## WHAT TO WORK ON
If a line of the data below holds the word "thông", list it.

SUPPLIED MATERIAL START

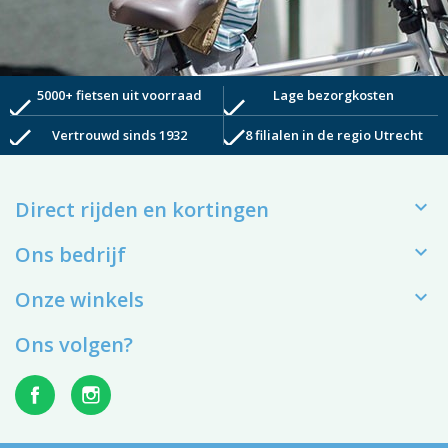
5000+ fietsen uit voorraad
Lage bezorgkosten
check
check
check
check
Vertrouwd sinds 1932
8 filialen in de regio Utrecht

Direct rijden en kortingen

Ons bedrijf

Onze winkels
Ons volgen?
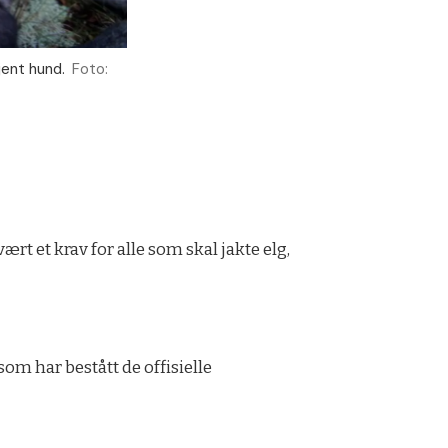
jent hund.
Foto:
rt et krav for alle som skal jakte elg,
om har bestått de offisielle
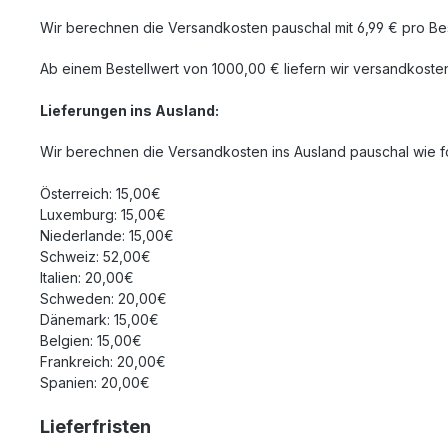
Wir berechnen die Versandkosten pauschal mit 6,99 € pro Bes
Ab einem Bestellwert von 1000,00 € liefern wir versandkosten
Lieferungen ins Ausland
:
Wir berechnen die Versandkosten ins Ausland pauschal wie fo
Österreich: 15,00€
Luxemburg: 15,00€
Niederlande: 15,00€
Schweiz: 52,00€
Italien: 20,00€
Schweden: 20,00€
Dänemark: 15,00€
Belgien: 15,00€
Frankreich: 20,00€
Spanien: 20,00€
Lieferfristen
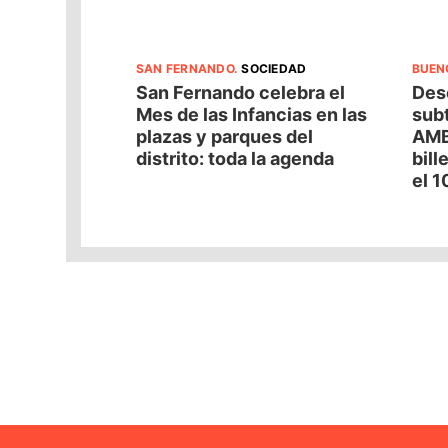
SAN FERNANDO
.
SOCIEDAD
BUEN
San Fernando celebra el
Desc
Mes de las Infancias en las
subt
plazas y parques del
AMB
distrito: toda la agenda
bill
el 1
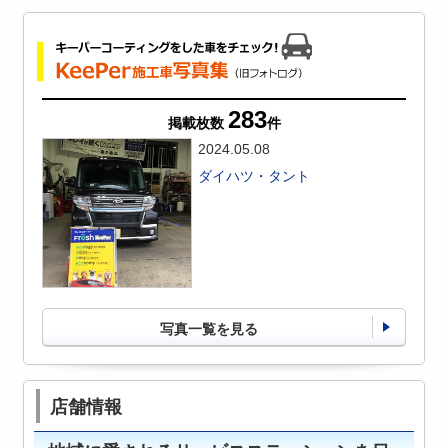
283
掲載枚数
件
2024.05.08
ダイハツ・タント
写真一覧を見る
店舗情報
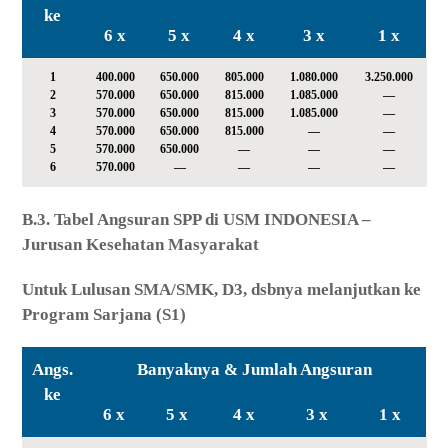
ke
6 x
5 x
4 x
3 x
1 x
1
400.000
650.000
805.000
1.080.000
3.250.000
2
570.000
650.000
815.000
1.085.000
—
3
570.000
650.000
815.000
1.085.000
—
4
570.000
650.000
815.000
—
—
5
570.000
650.000
—
—
—
6
570.000
—
—
—
—
B.3. Tabel Angsuran SPP di USM INDONESIA –
Jurusan Kesehatan Masyarakat
Untuk Lulusan SMA/SMK, D3, dsbnya melanjutkan ke
Program Sarjana (S1)
Angs.
Banyaknya & Jumlah Angsuran
ke
6 x
5 x
4 x
3 x
1 x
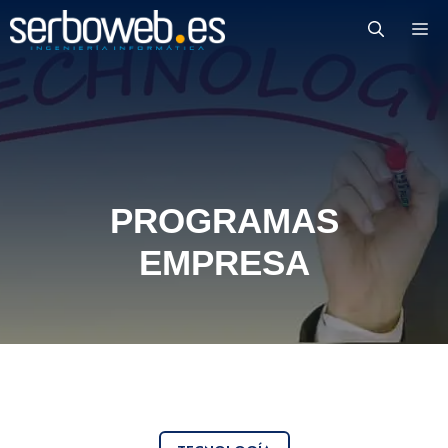
Saltar
M
al
contenido
PROGRAMAS
EMPRESA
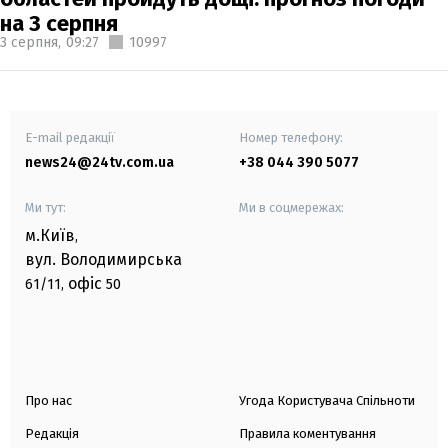
на 3 серпня
3 серпня,
09:27
10997
E-mail редакції
Номер телефону:
news24@24tv.com.ua
+38 044 390 5077
Ми тут:
Ми в соцмережах:
м.Київ
,
вул. Володимирська
офіс
61/11,
50
Про нас
Угода Користувача Спільноти
Редакція
Правила коментування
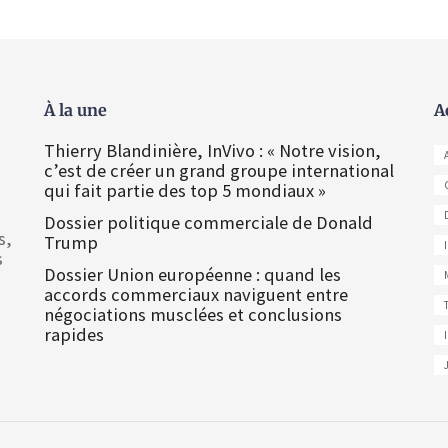
À la une
A
Thierry Blandinière, InVivo : « Notre vision,
c’est de créer un grand groupe international
qui fait partie des top 5 mondiaux »
Dossier politique commerciale de Donald
s,
Trump
s
Dossier Union européenne : quand les
accords commerciaux naviguent entre
négociations musclées et conclusions
rapides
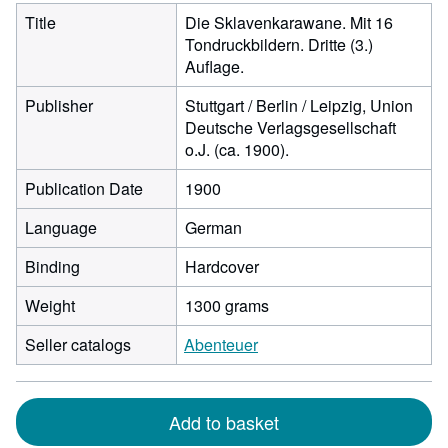
Title
Die Sklavenkarawane. Mit 16
Tondruckbildern. Dritte (3.)
Auflage.
Publisher
Stuttgart / Berlin / Leipzig, Union
Deutsche Verlagsgesellschaft
o.J. (ca. 1900).
Publication Date
1900
Language
German
Binding
Hardcover
Weight
1300 grams
Seller catalogs
Abenteuer
Add to basket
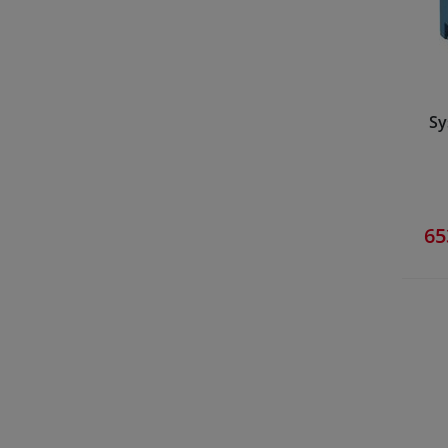
Sy
65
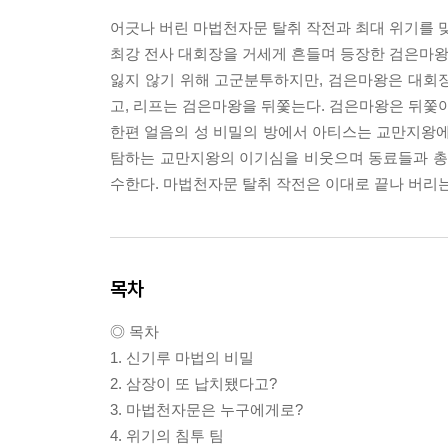
어긋나 버린 마법천자문 탈취 작전과 최대 위기를 
최강 전사 대회장을 거세게 흔들며 등장한 검은마왕에
잃지 않기 위해 고군분투하지만, 검은마왕은 대회
고, 리프는 검은마왕을 뒤쫓는다. 검은마왕은 뒤쫓
한편 얼음의 성 비밀의 방에서 아티스는 교만지왕
탐하는 교만지왕의 이기심을 비웃으며 동료들과 총
수한다. 마법천자문 탈취 작전은 이대로 끝나 버리는
목차
◎ 목차
1. 신기루 마법의 비밀
2. 삼장이 또 납치됐다고?
3. 마법천자문은 누구에게로?
4. 위기의 침투 팀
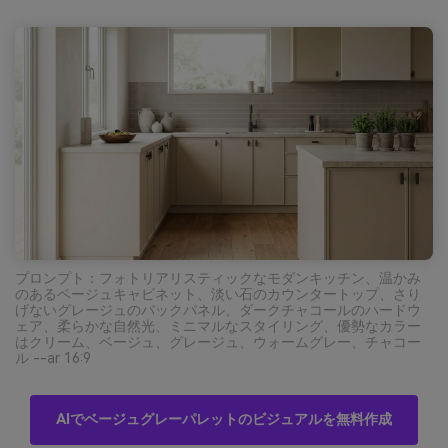
プロンプト：フォトリアリスティックなモダンキッチン、温かみ
のあるベージュキャビネット、淡い石のカウンタートップ、さり
げないグレージュのバックパネル、ダークチャコールのハードウ
ェア、柔らかな自然光、ミニマルなスタイリング、優勢なカラー
はクリーム、ベージュ、グレージュ、ウォームグレー、チャコー
ル --ar 16:9
AIでベージュグレーパレットのビジュアルを無料作成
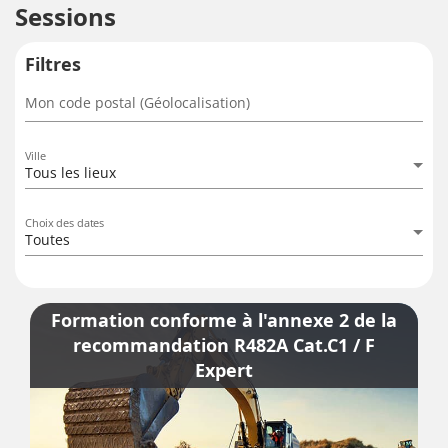
Sessions
Filtres
Mon code postal (Géolocalisation)
Ville
Tous les lieux
Choix des dates
Toutes
Formation conforme à l'annexe 2 de la
recommandation R482A Cat.C1 / F
Expert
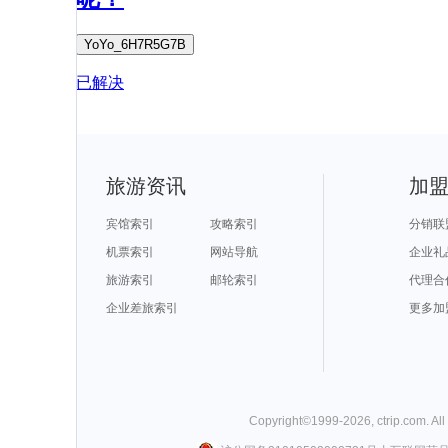
YoYo_6H7R5G7B
已解决
旅游资讯
加
宾馆索引
攻略索引
分销联
机票索引
网站导航
企业礼
旅游索引
邮轮索引
代理合
企业差旅索引
更多加
Copyright©
1999-
2026
,
ctrip.com
. Al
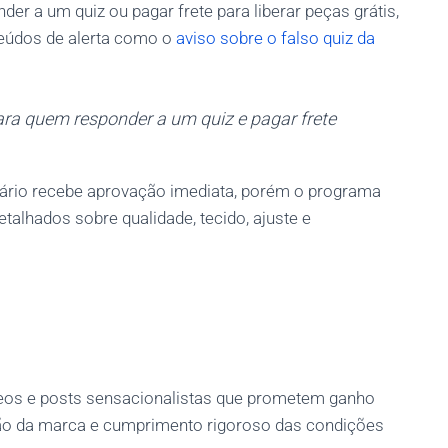
der a um quiz ou pagar frete para liberar peças grátis,
eúdos de alerta como o
aviso sobre o falso quiz da
ra quem responder a um quiz e pagar frete
suário recebe aprovação imediata, porém o programa
etalhados sobre qualidade, tecido, ajuste e
os e posts sensacionalistas que prometem ganho
ação da marca e cumprimento rigoroso das condições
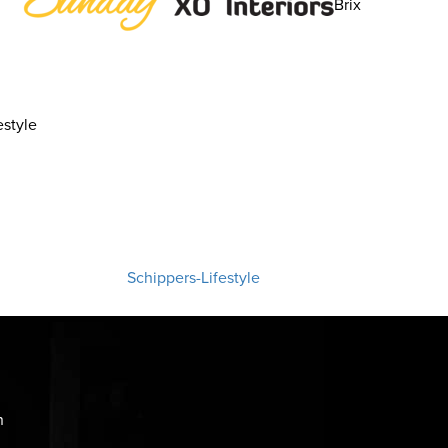
Brix
style
Schippers-Lifestyle
n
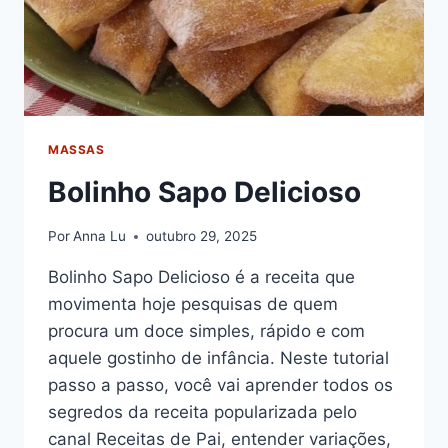
MASSAS
Bolinho Sapo Delicioso
Por
Anna Lu
outubro 29, 2025
Bolinho Sapo Delicioso é a receita que
movimenta hoje pesquisas de quem
procura um doce simples, rápido e com
aquele gostinho de infância. Neste tutorial
passo a passo, você vai aprender todos os
segredos da receita popularizada pelo
canal Receitas de Pai, entender variações,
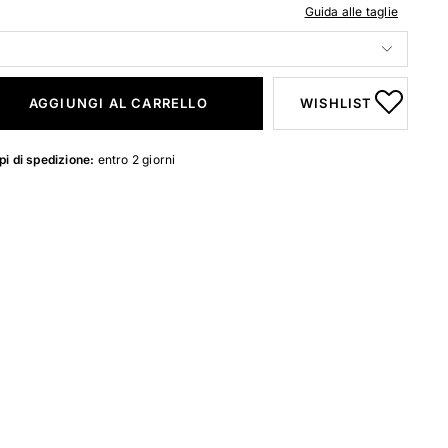
Guida alle taglie
AGGIUNGI AL CARRELLO
WISHLIST
i di spedizione:
entro 2 giorni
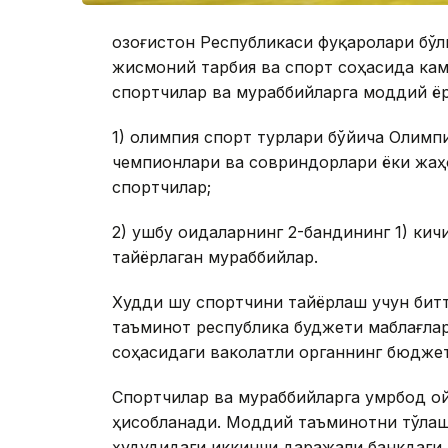
Қозоғистон Республикаси фуқаролари бўл
жисмоний тарбия ва спорт соҳасида кам
спортчилар ва мураббийларга моддий ё
1) олимпия спорт турлари бўйича Олимп
чемпионлари ва совриндорлари ёки жаҳ
спортчилар;
2) ушбу Қоидаларнинг 2-бандининг 1) ки
тайёрлаган мураббийлар.
Худди шу спортчини тайёрлаш учун бит
таъминот республика буджети маблағла
соҳасидаги ваколатли органнинг бюдже
Спортчилар ва мураббийларга умрбод о
ҳисобланади. Моддий таъминотни тўлаш 
ҳудудидаги иккинчи даражали банкдаги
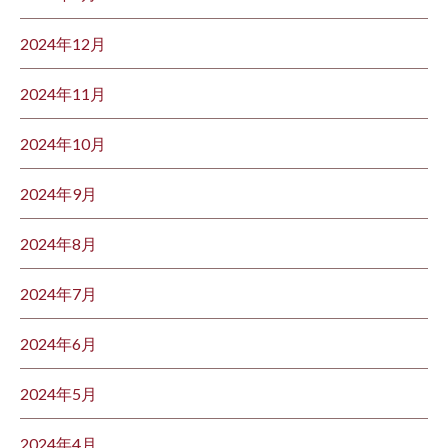
2024年12月
2024年11月
2024年10月
2024年9月
2024年8月
2024年7月
2024年6月
2024年5月
2024年4月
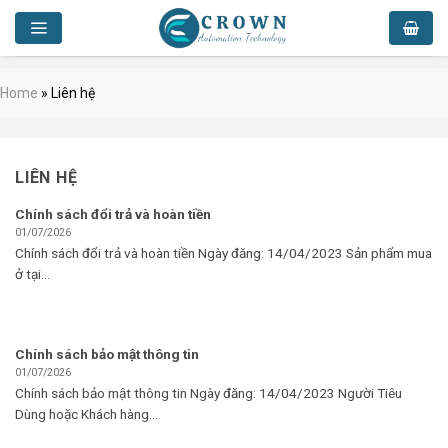
Skip
to
content
Home
»
Liên hệ
LIÊN HỆ
Chính sách đổi trả và hoàn tiền
01/07/2026
Chính sách đổi trả và hoàn tiền Ngày đăng: 14/04/2023 Sản phẩm mua
ở tại...
Chính sách bảo mật thông tin
01/07/2026
Chính sách bảo mật thông tin Ngày đăng: 14/04/2023 Người Tiêu
Dùng hoặc Khách hàng...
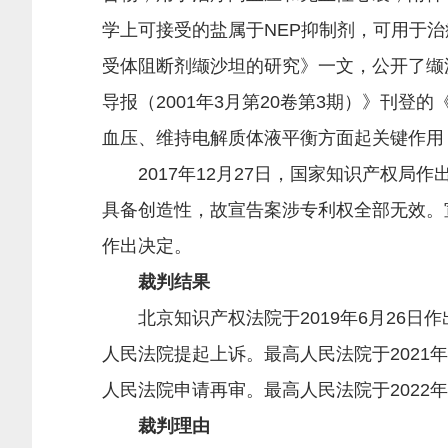
学上可接受的盐属于NEP抑制剂，可用于治
受体阻断剂缬沙坦的研究》一文，公开了缬
导报（2001年3月第20卷第3期）》刊
血压、维持电解质体液平衡方面起关键作用
2017年12月27日，国家知识产权局作出
具备创造性，故宣告案涉专利权全部无效。
作出决定。
裁判结果
北京知识产权法院于2019年6月26日作
人民法院提起上诉。最高人民法院于2021年
人民法院申请再审。最高人民法院于2022年
裁判理由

SUPPLIED MATERIAL END

## SOLUTION BELOW
Chính sách bảo mật thông tin
Chính sách bảo mật thông tin Ngày đăng: 14/04/2023 Người Tiêu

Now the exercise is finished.